Psychedelic Psychotherapy (LSD) in the Treatment of the Patient with a
Kurland, Pahnke, Unger, Savage, Goodman 1968/69

Reviewed by Oliver Mandrake

Based on a presentation at an international congress in April 1968 in Spain
the article summarizes results in treating 15 cancer patients with
Psychedelic Peak Psychotherapy. In the course if this kind of therapy a high
dose LSD session is embedded in intensive psychotherapy before and after the
drug session. Already in use with good results in treatment of alcoholics
and neurotic patients at the Maryland Psychiatric Research Center in
Baltimore, the idea to use it on cancer patients originated with Kast in
1963, whose reports indicated analgesic (pain reducing) effects of LSD in
such patients.

Patients were referred based on criteria that included depression, physical
pain, and a feeling of helplessness of the oncology staff in helping the
particular patient. Doctors, staff, and family members evaluated before and
after the treatment each patient's physical and emotional status. Use of
narcotics before and after treatment was noted.

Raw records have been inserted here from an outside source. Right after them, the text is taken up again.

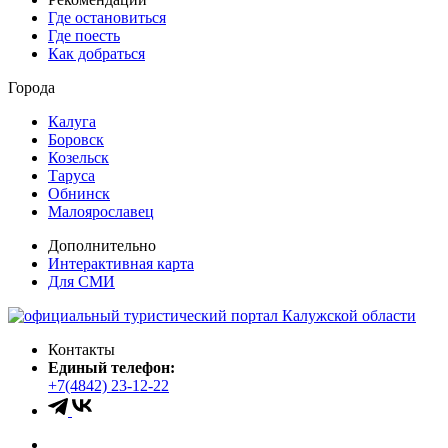
Где остановиться
Где поесть
Как добраться
Города
Калуга
Боровск
Козельск
Таруса
Обнинск
Малоярославец
Дополнительно
Интерактивная карта
Для СМИ
Контакты
Единый телефон:
+7(4842) 23-12-22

A table showing each patient's physical condition (type and stage of cancer)
and their mental and physical (pain related) improvement after the treatment
is provided. Not all patients showed dramatic changes, but none seemed to be
harmed by the treatment either. It appeared that those patients in the
earlier stages of cancer were helped more than those with more advanced
states, indicating that such therapy should be used as early as possible.
Some pain relief was achieved in a small number of patients, but not enough
to warrant further research in that direction. Positive results were
achieved on the psychological side, depression, anxiety, and fear of death
all were reduced and patients appeared more relaxed and closer with family
members, at greater ease with their medical treatments. 2/3 of those treated
showed meaningful change and 1/3 of the 15 treated showed significant
changes. It was concluded that, while LSD alone cannot substitute
psychotherapy, it might offer some advantages over traditional therapy
methods. Further study is deemed necessary.